• **YOUR OBJECTIVE**
Give only the number of lines in the records below that contain the word "Create".

• **SOURCE MATERIAL**
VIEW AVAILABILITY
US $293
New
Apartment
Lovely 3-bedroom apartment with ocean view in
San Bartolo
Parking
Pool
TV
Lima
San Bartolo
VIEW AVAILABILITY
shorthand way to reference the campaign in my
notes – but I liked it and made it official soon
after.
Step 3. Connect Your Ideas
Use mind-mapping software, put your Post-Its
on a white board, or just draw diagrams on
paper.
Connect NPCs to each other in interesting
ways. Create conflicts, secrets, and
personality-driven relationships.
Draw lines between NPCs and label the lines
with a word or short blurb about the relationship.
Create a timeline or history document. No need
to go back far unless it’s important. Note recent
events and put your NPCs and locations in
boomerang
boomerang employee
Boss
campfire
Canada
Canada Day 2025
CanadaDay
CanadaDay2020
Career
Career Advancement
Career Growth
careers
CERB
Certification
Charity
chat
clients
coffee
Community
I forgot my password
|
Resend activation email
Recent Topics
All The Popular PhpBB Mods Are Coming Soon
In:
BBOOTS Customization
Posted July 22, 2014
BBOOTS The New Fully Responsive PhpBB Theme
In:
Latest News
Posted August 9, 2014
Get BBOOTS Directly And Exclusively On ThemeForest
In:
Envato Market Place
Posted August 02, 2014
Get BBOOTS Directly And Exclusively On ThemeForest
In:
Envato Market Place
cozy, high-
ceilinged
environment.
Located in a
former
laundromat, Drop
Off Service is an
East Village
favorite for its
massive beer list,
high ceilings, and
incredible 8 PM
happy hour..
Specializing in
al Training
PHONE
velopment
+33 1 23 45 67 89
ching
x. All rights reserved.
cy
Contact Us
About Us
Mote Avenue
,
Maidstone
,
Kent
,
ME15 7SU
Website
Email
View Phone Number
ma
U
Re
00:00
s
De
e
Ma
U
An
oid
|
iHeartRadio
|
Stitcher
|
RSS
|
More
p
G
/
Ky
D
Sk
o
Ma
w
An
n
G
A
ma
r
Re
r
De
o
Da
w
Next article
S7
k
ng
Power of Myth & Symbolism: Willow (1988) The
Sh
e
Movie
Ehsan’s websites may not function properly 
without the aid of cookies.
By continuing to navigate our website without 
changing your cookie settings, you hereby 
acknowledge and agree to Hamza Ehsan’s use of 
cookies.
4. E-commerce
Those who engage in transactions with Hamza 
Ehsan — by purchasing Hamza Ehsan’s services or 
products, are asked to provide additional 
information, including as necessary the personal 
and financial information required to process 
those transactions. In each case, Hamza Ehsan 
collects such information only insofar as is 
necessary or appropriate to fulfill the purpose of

• **ANSWER TO THIS EXERCISE**
2